### Task statement
Identify all lines below that hold "body" and collect them.

### Data section

BEGIN

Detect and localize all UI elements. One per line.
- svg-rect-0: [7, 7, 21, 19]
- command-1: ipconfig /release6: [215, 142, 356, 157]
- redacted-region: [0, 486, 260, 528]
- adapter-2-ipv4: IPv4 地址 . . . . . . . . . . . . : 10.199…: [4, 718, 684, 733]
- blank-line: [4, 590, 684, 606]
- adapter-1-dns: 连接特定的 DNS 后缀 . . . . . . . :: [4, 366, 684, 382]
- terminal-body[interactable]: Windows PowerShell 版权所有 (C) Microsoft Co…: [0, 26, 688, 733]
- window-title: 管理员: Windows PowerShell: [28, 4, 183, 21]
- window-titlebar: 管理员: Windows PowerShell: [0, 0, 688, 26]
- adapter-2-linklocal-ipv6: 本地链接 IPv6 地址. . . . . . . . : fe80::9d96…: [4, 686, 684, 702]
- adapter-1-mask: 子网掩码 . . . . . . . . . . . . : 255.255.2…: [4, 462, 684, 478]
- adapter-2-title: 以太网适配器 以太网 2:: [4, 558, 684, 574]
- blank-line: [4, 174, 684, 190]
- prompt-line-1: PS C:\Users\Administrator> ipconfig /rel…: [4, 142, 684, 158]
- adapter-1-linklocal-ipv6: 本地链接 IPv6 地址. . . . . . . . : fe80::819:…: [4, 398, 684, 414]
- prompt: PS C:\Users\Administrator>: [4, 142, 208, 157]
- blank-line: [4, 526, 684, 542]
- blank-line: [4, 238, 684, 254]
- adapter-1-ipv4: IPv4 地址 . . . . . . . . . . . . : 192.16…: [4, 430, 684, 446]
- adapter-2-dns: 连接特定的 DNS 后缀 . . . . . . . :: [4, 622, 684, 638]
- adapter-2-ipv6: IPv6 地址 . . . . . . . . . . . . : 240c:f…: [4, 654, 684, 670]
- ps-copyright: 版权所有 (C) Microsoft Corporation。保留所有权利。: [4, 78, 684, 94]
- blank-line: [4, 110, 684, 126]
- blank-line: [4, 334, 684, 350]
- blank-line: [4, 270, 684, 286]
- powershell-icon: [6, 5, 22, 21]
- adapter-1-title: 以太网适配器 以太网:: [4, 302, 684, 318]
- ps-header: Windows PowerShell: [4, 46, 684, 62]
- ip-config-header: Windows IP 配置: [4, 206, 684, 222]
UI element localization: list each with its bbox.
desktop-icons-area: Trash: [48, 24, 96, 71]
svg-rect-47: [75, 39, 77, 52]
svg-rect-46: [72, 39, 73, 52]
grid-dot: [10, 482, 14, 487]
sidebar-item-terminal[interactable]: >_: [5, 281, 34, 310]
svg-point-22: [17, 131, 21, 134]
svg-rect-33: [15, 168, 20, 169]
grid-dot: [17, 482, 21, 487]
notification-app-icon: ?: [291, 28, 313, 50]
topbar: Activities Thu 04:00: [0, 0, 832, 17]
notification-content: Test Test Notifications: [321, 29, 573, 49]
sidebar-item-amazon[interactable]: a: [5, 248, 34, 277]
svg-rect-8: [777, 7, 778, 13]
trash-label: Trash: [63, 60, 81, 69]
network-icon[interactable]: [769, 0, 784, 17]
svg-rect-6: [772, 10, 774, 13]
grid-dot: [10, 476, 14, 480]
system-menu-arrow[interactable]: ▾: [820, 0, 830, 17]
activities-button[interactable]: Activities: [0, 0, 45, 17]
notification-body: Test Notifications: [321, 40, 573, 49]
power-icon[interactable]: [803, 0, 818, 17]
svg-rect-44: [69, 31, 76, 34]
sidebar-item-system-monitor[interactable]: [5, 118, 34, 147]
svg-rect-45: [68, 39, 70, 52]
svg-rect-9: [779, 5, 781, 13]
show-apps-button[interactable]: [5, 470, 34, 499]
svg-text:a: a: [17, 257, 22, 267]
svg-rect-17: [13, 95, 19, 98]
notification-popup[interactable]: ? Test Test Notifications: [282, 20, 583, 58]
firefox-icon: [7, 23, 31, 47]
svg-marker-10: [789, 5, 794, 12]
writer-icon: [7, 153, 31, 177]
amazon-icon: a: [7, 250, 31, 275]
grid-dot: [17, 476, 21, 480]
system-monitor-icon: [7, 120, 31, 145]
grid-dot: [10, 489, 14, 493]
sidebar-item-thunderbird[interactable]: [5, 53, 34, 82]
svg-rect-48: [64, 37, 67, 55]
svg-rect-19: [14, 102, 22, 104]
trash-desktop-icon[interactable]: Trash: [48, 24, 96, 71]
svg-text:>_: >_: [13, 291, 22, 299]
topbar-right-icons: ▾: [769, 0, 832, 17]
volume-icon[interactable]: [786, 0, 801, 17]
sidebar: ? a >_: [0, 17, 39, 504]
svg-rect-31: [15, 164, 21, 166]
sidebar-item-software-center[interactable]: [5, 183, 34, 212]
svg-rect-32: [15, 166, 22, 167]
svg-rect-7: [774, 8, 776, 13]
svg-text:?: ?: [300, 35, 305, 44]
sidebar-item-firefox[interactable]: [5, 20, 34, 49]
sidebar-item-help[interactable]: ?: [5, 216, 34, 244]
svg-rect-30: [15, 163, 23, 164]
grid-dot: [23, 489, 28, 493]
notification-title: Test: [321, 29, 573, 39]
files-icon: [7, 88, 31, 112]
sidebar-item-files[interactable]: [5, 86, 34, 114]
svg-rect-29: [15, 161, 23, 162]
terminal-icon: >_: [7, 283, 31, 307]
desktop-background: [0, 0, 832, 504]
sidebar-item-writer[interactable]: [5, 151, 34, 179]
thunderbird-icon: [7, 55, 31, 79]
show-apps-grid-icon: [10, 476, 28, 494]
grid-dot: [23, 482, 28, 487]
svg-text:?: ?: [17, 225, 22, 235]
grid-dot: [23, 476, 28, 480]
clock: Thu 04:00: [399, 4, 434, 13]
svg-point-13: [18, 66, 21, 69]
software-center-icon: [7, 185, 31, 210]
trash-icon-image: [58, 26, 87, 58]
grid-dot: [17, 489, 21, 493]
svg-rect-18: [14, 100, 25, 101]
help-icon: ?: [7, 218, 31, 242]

END

### Exercise solution
- terminal-body[interactable]: Windows PowerShell 版权所有 (C) Microsoft Co…: [0, 26, 688, 733]
notification-body: Test Notifications: [321, 40, 573, 49]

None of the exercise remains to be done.